Così accade che chi – come no’ altri – s’incazza di brutto davanti alle parole di una madre che, dopo aver perso il figlio, esprime quasi solidarietà a quel galantuomo farabutto di Gennaro La Carogna, viene addirittura accusato di aver infangato l’anima di Ciro Esposito, la persona di mamma Antonella, e l’immagine di Napoli tutta. Quando invece, purtroppo e mannaggia, è vero solamente il contrario. Perchè il povero Ciro, oltre che da un vile e forse difensivo serramanico romano, è stato ammazzato anche dalla sua stessa amatissima città. Non dalla magnificenza e dalla straordinaria accoglienza di un popolo che meriterebbe di stare al top di ogni classifica economica e sociale. E neppure ovviamente dalla maggior parte degli “azzurri” per bene. Quelli che lavorano onestamente mantenendo ampissime famiglie in mezzo al degrado terzomondista più totale. E che poi magari son costretti a lasciare l’obolo e la dignità tutta a qualche nerboruto signorotto in stile Genny.
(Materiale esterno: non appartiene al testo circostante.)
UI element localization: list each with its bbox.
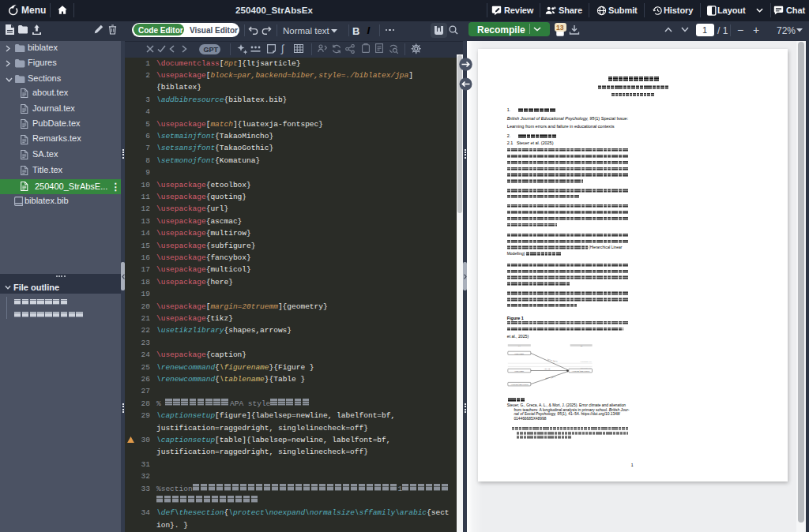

No. Non questa Napule ha ucciso Ciro, cari nostri giornalisti sordo-ciechi. Il signor Esposito – neppure lui un gran stinco di santo, occorre dirlo – è stato accoltellato anche dagli usi, i costumi, le consuetudini ed ogni altra infinita e “regolarizzata” abitudine che è quell’immane tam tam di costante e quotidiana illegalità napoletana. Che ti entra dentro fin dai primi vagiti di guagliò. Che ti si inerpica nelle incrostazioni del degrado adolescenziale. Che ti si impregna indelebilmente nella fase adulta. Insieme alla consapevolezza che quello sia il mondo reale. E che questo rappresenti il giusto. Fino a quando non ci si rassegna alla Monnezza. Normalizzando ogni scaraffone. Gridando al complotto pluto giudaico massonico di Stato. Sprizzando vittimismo da ogni poro. E strizzando l’occhio all’omertà. Passiva, certamente. Ma pur vile. Che indirettamente sta dalla parte di Genny. E della Camorra tutta.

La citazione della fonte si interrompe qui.